>>>>
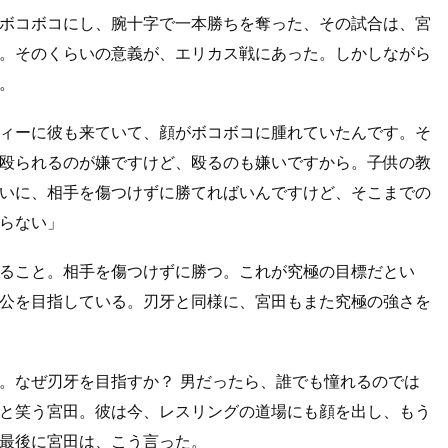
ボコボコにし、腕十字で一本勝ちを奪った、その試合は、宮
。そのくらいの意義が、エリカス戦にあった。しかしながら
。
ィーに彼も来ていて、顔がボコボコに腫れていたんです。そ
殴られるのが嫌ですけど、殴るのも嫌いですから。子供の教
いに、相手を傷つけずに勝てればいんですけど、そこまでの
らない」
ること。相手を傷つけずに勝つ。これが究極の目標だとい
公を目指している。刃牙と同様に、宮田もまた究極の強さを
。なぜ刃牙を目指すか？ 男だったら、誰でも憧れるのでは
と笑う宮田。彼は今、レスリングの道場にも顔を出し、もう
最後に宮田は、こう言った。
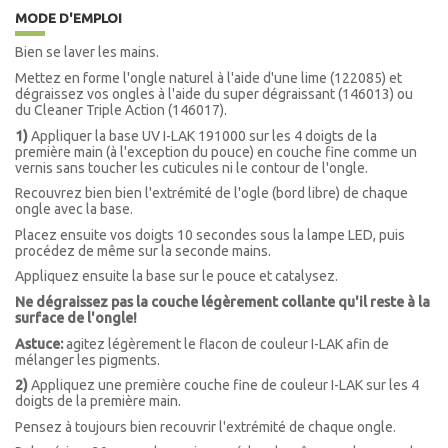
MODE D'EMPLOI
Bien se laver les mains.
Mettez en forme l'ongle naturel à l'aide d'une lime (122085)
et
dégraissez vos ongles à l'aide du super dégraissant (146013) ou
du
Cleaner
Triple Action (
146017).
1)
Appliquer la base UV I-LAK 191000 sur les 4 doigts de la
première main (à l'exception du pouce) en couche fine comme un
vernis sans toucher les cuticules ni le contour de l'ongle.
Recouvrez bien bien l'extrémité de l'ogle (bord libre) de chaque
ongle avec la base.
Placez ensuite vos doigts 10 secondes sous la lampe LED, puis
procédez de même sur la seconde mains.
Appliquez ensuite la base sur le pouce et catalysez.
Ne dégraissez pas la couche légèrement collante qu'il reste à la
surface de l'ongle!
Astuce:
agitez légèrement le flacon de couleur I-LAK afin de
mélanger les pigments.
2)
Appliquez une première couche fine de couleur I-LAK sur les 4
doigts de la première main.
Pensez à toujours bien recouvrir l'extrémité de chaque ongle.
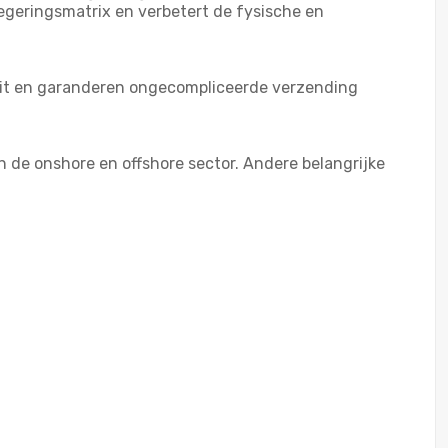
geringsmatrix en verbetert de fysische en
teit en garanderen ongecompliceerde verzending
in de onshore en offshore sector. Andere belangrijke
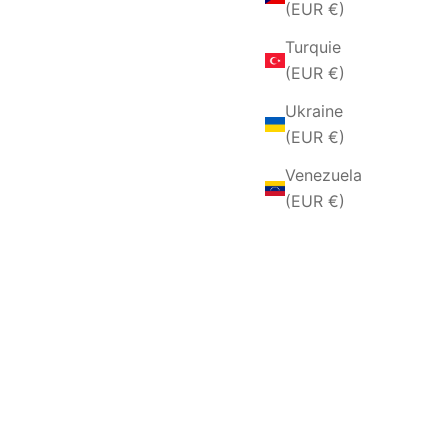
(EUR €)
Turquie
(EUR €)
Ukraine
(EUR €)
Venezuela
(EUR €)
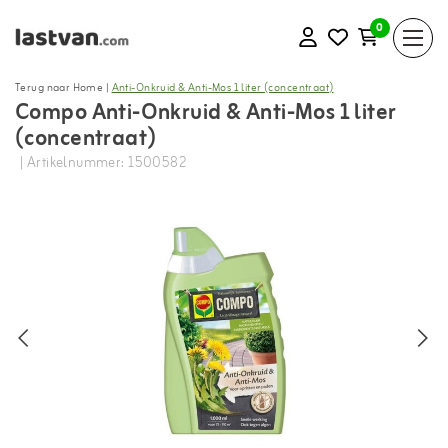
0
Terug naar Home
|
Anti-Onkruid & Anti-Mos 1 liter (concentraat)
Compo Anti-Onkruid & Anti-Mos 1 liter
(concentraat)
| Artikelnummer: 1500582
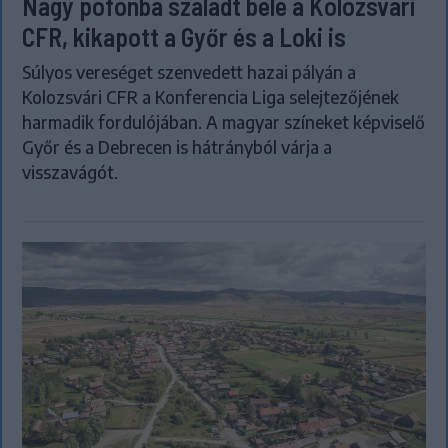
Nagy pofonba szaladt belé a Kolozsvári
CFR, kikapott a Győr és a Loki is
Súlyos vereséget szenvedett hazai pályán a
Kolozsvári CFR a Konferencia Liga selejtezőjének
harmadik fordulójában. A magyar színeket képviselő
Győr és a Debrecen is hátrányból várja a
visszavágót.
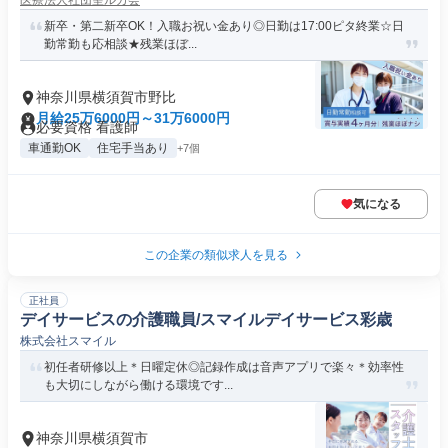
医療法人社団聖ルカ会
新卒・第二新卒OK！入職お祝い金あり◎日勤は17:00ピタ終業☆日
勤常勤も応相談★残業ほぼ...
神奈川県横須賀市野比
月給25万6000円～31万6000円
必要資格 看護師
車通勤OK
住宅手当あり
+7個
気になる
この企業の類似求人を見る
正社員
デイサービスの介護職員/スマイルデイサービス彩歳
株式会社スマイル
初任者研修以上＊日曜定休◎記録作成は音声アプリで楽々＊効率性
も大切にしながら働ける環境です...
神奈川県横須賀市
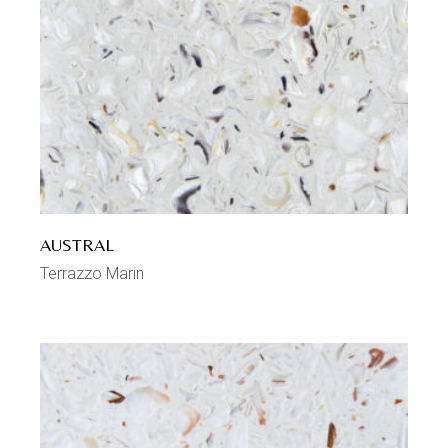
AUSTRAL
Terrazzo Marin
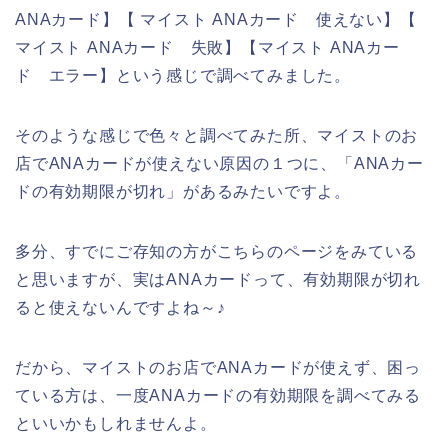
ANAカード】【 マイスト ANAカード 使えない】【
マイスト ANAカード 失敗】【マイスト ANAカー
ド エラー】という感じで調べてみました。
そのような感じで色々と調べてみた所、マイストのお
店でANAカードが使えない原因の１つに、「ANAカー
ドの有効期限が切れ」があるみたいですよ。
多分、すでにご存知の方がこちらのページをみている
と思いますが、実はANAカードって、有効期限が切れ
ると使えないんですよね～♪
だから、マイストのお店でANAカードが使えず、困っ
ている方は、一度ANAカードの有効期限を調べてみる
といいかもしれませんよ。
<<<<
• Work to complete: Would you return the entries verbatim, minus any images?

• Result:
ボコボコにし、腕十字で一本勝ちを奪った、その試合は、宮
。そのくらいの意義が、エリカス戦にあった。しかしながら
。
ィーに彼も来ていて、顔がボコボコに腫れていたんです。そ
殴られるのが嫌ですけど、殴るのも嫌いですから。子供の教
いに、相手を傷つけずに勝てればいんですけど、そこまでの
らない」
ること。相手を傷つけずに勝つ。これが究極の目標だとい
公を目指している。刃牙と同様に、宮田もまた究極の強さを
。なぜ刃牙を目指すか？ 男だったら、誰でも憧れるのでは
と笑う宮田。彼は今、レスリングの道場にも顔を出し、もう
最後に宮田は、こう言った。
MODE D'EMPLOI
Bien se laver les mains.
Mettez en forme l'ongle naturel à l'aide d'une lime (122085)
et
dégraissez vos ongles à l'aide du super dégraissant (146013) ou
du
Cleaner
Triple Action (
146017).
1)
Appliquer la base UV I-LAK 191000 sur les 4 doigts de la
première main (à l'exception du pouce) en couche fine comme un
vernis sans toucher les cuticules ni le contour de l'ongle.
Recouvrez bien bien l'extrémité de l'ogle (bord libre) de chaque
ongle avec la base.
Placez ensuite vos doigts 10 secondes sous la lampe LED, puis
procédez de même sur la seconde mains.
Appliquez ensuite la base sur le pouce et catalysez.
Ne dégraissez pas la couche légèrement collante qu'il reste à la
surface de l'ongle!
Astuce:
agitez légèrement le flacon de couleur I-LAK afin de
mélanger les pigments.
2)
Appliquez une première couche fine de couleur I-LAK sur les 4
doigts de la première main.
Pensez à toujours bien recouvrir l'extrémité de chaque ongle.
geringsmatrix en verbetert de fysische en
teit en garanderen ongecompliceerde verzending
in de onshore en offshore sector. Andere belangrijke
(EUR €)
Turquie
(EUR €)
Ukraine
(EUR €)
Venezuela
(EUR €)
0
Terug naar Home
|
Anti-Onkruid & Anti-Mos 1 liter (concentraat)
Compo Anti-Onkruid & Anti-Mos 1 liter
(concentraat)
| Artikelnummer: 1500582
Nagy pofonba szaladt belé a Kolozsvári
CFR, kikapott a Győr és a Loki is
Súlyos vereséget szenvedett hazai pályán a
Kolozsvári CFR a Konferencia Liga selejtezőjének
harmadik fordulójában. A magyar színeket képviselő
Győr és a Debrecen is hátrányból várja a
visszavágót.
医療法人社団聖ルカ会
新卒・第二新卒OK！入職お祝い金あり◎日勤は17:00ピタ終業☆日
勤常勤も応相談★残業ほぼ...
神奈川県横須賀市野比
月給25万6000円～31万6000円
必要資格 看護師
車通勤OK
住宅手当あり
+7個
気になる
この企業の類似求人を見る
正社員
デイサービスの介護職員/スマイルデイサービス彩歳
株式会社スマイル
初任者研修以上＊日曜定休◎記録作成は音声アプリで楽々＊効率性
も大切にしながら働ける環境です...
神奈川県横須賀市
AUSTRAL
Terrazzo Marin
ANAカード】【 マイスト ANAカード 使えない】【
マイスト ANAカード 失敗】【マイスト ANAカー
ド エラー】という感じで調べてみました。
そのような感じで色々と調べてみた所、マイストのお
店でANAカードが使えない原因の１つに、「ANAカー
ドの有効期限が切れ」があるみたいですよ。
多分、すでにご存知の方がこちらのページをみている
と思いますが、実はANAカードって、有効期限が切れ
ると使えないんですよね～♪
だから、マイストのお店でANAカードが使えず、困っ
ている方は、一度ANAカードの有効期限を調べてみる
といいかもしれませんよ。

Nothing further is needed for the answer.